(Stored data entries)
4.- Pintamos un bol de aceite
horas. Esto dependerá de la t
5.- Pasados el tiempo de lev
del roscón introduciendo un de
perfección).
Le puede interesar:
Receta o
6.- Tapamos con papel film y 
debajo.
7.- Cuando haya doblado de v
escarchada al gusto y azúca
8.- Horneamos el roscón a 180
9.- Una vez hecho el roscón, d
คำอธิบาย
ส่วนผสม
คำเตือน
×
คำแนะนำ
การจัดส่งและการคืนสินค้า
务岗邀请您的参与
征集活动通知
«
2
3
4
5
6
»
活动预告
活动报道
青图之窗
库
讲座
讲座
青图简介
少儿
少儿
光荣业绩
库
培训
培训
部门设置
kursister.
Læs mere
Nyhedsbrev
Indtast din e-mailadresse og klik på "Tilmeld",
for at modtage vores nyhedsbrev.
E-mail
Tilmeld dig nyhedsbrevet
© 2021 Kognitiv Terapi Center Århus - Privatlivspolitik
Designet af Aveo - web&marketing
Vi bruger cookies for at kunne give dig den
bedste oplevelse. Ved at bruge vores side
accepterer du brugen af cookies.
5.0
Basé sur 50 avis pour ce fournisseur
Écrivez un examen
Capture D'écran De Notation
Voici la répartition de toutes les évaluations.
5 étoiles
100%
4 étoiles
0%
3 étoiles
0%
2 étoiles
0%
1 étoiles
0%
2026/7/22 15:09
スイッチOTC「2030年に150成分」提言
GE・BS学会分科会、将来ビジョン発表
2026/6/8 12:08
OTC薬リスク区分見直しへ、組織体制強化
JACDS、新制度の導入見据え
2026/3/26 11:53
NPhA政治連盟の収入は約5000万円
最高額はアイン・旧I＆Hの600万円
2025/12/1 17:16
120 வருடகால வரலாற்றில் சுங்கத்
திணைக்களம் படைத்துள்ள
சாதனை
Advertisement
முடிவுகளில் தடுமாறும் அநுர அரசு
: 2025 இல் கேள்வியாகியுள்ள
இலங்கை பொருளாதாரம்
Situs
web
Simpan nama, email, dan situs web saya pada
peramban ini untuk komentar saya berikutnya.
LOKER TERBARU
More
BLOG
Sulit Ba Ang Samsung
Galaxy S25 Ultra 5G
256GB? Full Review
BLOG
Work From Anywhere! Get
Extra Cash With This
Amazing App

## Exercise instructions
For this task, write out exactly the lines of the entries above, starting at the line with "7.- Cuando haya doblado de v" and ending at the line with "Designet af Aveo - web&marketing", both included, and no others.

## Reply
7.- Cuando haya doblado de v
escarchada al gusto y azúca
8.- Horneamos el roscón a 180
9.- Una vez hecho el roscón, d
คำอธิบาย
ส่วนผสม
คำเตือน
×
คำแนะนำ
การจัดส่งและการคืนสินค้า
务岗邀请您的参与
征集活动通知
«
2
3
4
5
6
»
活动预告
活动报道
青图之窗
库
讲座
讲座
青图简介
少儿
少儿
光荣业绩
库
培训
培训
部门设置
kursister.
Læs mere
Nyhedsbrev
Indtast din e-mailadresse og klik på "Tilmeld",
for at modtage vores nyhedsbrev.
E-mail
Tilmeld dig nyhedsbrevet
© 2021 Kognitiv Terapi Center Århus - Privatlivspolitik
Designet af Aveo - web&marketing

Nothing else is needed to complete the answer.